Exercise instructions
Restate the records underneath, keeping each one exactly the same.

————————

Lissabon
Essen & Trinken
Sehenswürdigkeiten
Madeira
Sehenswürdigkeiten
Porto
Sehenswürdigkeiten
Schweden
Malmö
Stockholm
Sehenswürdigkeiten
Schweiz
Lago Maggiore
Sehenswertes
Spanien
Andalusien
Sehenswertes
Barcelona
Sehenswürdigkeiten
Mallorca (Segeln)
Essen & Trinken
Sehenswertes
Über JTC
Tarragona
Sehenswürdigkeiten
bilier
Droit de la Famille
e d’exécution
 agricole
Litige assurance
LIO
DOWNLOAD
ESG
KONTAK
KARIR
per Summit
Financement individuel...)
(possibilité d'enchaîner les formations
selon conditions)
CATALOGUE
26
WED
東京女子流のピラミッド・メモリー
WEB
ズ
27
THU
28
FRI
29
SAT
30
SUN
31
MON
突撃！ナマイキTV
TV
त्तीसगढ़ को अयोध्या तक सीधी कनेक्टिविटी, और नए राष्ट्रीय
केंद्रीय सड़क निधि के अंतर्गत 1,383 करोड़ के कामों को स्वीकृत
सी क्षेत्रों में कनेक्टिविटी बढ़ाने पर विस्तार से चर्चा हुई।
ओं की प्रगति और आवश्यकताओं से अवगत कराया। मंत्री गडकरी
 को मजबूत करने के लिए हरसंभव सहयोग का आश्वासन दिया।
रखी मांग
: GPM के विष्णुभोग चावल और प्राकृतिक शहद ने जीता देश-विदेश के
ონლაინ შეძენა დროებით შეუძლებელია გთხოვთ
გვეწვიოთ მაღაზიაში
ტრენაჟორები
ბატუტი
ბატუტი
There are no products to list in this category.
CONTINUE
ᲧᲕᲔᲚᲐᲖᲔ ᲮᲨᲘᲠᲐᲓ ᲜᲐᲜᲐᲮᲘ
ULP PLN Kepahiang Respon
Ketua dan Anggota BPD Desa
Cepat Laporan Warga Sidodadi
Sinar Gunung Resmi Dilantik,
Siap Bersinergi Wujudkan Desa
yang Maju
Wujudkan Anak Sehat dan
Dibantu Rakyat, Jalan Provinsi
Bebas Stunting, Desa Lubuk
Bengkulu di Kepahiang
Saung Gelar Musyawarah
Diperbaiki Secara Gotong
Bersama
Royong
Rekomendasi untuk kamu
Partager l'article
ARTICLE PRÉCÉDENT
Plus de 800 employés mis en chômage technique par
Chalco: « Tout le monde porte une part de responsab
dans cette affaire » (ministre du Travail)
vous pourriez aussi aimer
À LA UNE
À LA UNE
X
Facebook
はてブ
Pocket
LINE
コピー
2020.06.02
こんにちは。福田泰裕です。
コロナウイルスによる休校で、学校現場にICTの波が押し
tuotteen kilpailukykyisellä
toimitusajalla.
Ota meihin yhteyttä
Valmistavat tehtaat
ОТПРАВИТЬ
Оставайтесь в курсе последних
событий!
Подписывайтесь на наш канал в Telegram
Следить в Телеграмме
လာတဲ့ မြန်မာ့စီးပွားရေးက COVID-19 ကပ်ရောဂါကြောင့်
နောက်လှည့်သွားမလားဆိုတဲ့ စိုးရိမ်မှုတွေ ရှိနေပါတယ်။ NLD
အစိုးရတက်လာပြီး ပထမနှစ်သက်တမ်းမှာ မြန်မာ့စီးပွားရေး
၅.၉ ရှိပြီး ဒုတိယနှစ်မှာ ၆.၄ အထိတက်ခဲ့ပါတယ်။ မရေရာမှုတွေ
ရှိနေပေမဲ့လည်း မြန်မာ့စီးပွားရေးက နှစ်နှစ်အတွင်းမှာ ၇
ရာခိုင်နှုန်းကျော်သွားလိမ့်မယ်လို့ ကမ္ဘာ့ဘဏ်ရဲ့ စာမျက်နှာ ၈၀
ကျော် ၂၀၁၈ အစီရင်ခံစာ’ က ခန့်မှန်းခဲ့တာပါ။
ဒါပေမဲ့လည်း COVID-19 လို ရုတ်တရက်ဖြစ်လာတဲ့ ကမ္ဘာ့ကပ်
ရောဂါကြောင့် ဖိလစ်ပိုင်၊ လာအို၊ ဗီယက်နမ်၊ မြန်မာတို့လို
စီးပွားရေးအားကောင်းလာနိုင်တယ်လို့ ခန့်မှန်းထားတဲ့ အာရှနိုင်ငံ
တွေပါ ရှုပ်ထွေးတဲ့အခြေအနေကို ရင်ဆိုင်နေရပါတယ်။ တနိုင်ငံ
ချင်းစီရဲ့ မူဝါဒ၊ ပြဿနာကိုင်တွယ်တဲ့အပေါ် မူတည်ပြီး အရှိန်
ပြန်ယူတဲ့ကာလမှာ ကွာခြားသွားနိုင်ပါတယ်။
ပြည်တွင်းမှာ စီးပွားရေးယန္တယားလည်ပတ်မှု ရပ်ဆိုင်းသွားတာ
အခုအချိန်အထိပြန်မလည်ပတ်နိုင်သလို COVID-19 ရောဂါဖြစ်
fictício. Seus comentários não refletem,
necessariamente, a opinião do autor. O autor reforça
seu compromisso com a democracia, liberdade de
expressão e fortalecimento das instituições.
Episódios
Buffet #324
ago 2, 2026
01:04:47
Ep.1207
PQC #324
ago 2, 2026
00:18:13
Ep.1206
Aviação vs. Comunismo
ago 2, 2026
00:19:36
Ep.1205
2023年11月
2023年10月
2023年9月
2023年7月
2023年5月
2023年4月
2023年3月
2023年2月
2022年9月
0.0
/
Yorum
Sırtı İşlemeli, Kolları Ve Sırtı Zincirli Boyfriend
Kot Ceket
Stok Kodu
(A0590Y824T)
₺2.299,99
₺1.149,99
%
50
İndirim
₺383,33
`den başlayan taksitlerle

————————

Written solution
Lissabon
Essen & Trinken
Sehenswürdigkeiten
Madeira
Sehenswürdigkeiten
Porto
Sehenswürdigkeiten
Schweden
Malmö
Stockholm
Sehenswürdigkeiten
Schweiz
Lago Maggiore
Sehenswertes
Spanien
Andalusien
Sehenswertes
Barcelona
Sehenswürdigkeiten
Mallorca (Segeln)
Essen & Trinken
Sehenswertes
Über JTC
Tarragona
Sehenswürdigkeiten
bilier
Droit de la Famille
e d’exécution
 agricole
Litige assurance
LIO
DOWNLOAD
ESG
KONTAK
KARIR
per Summit
Financement individuel...)
(possibilité d'enchaîner les formations
selon conditions)
CATALOGUE
26
WED
東京女子流のピラミッド・メモリー
WEB
ズ
27
THU
28
FRI
29
SAT
30
SUN
31
MON
突撃！ナマイキTV
TV
त्तीसगढ़ को अयोध्या तक सीधी कनेक्टिविटी, और नए राष्ट्रीय
केंद्रीय सड़क निधि के अंतर्गत 1,383 करोड़ के कामों को स्वीकृत
सी क्षेत्रों में कनेक्टिविटी बढ़ाने पर विस्तार से चर्चा हुई।
ओं की प्रगति और आवश्यकताओं से अवगत कराया। मंत्री गडकरी
 को मजबूत करने के लिए हरसंभव सहयोग का आश्वासन दिया।
रखी मांग
: GPM के विष्णुभोग चावल और प्राकृतिक शहद ने जीता देश-विदेश के
ონლაინ შეძენა დროებით შეუძლებელია გთხოვთ
გვეწვიოთ მაღაზიაში
ტრენაჟორები
ბატუტი
ბატუტი
There are no products to list in this category.
CONTINUE
ᲧᲕᲔᲚᲐᲖᲔ ᲮᲨᲘᲠᲐᲓ ᲜᲐᲜᲐᲮᲘ
ULP PLN Kepahiang Respon
Ketua dan Anggota BPD Desa
Cepat Laporan Warga Sidodadi
Sinar Gunung Resmi Dilantik,
Siap Bersinergi Wujudkan Desa
yang Maju
Wujudkan Anak Sehat dan
Dibantu Rakyat, Jalan Provinsi
Bebas Stunting, Desa Lubuk
Bengkulu di Kepahiang
Saung Gelar Musyawarah
Diperbaiki Secara Gotong
Bersama
Royong
Rekomendasi untuk kamu
Partager l'article
ARTICLE PRÉCÉDENT
Plus de 800 employés mis en chômage technique par
Chalco: « Tout le monde porte une part de responsab
dans cette affaire » (ministre du Travail)
vous pourriez aussi aimer
À LA UNE
À LA UNE
X
Facebook
はてブ
Pocket
LINE
コピー
2020.06.02
こんにちは。福田泰裕です。
コロナウイルスによる休校で、学校現場にICTの波が押し
tuotteen kilpailukykyisellä
toimitusajalla.
Ota meihin yhteyttä
Valmistavat tehtaat
ОТПРАВИТЬ
Оставайтесь в курсе последних
событий!
Подписывайтесь на наш канал в Telegram
Следить в Телеграмме
လာတဲ့ မြန်မာ့စီးပွားရေးက COVID-19 ကပ်ရောဂါကြောင့်
နောက်လှည့်သွားမလားဆိုတဲ့ စိုးရိမ်မှုတွေ ရှိနေပါတယ်။ NLD
အစိုးရတက်လာပြီး ပထမနှစ်သက်တမ်းမှာ မြန်မာ့စီးပွားရေး
၅.၉ ရှိပြီး ဒုတိယနှစ်မှာ ၆.၄ အထိတက်ခဲ့ပါတယ်။ မရေရာမှုတွေ
ရှိနေပေမဲ့လည်း မြန်မာ့စီးပွားရေးက နှစ်နှစ်အတွင်းမှာ ၇
ရာခိုင်နှုန်းကျော်သွားလိမ့်မယ်လို့ ကမ္ဘာ့ဘဏ်ရဲ့ စာမျက်နှာ ၈၀
ကျော် ၂၀၁၈ အစီရင်ခံစာ’ က ခန့်မှန်းခဲ့တာပါ။
ဒါပေမဲ့လည်း COVID-19 လို ရုတ်တရက်ဖြစ်လာတဲ့ ကမ္ဘာ့ကပ်
ရောဂါကြောင့် ဖိလစ်ပိုင်၊ လာအို၊ ဗီယက်နမ်၊ မြန်မာတို့လို
စီးပွားရေးအားကောင်းလာနိုင်တယ်လို့ ခန့်မှန်းထားတဲ့ အာရှနိုင်ငံ
တွေပါ ရှုပ်ထွေးတဲ့အခြေအနေကို ရင်ဆိုင်နေရပါတယ်။ တနိုင်ငံ
ချင်းစီရဲ့ မူဝါဒ၊ ပြဿနာကိုင်တွယ်တဲ့အပေါ် မူတည်ပြီး အရှိန်
ပြန်ယူတဲ့ကာလမှာ ကွာခြားသွားနိုင်ပါတယ်။
ပြည်တွင်းမှာ စီးပွားရေးယန္တယားလည်ပတ်မှု ရပ်ဆိုင်းသွားတာ
အခုအချိန်အထိပြန်မလည်ပတ်နိုင်သလို COVID-19 ရောဂါဖြစ်
fictício. Seus comentários não refletem,
necessariamente, a opinião do autor. O autor reforça
seu compromisso com a democracia, liberdade de
expressão e fortalecimento das instituições.
Episódios
Buffet #324
ago 2, 2026
01:04:47
Ep.1207
PQC #324
ago 2, 2026
00:18:13
Ep.1206
Aviação vs. Comunismo
ago 2, 2026
00:19:36
Ep.1205
2023年11月
2023年10月
2023年9月
2023年7月
2023年5月
2023年4月
2023年3月
2023年2月
2022年9月
0.0
/
Yorum
Sırtı İşlemeli, Kolları Ve Sırtı Zincirli Boyfriend
Kot Ceket
Stok Kodu
(A0590Y824T)
₺2.299,99
₺1.149,99
%
50
İndirim
₺383,33
`den başlayan taksitlerle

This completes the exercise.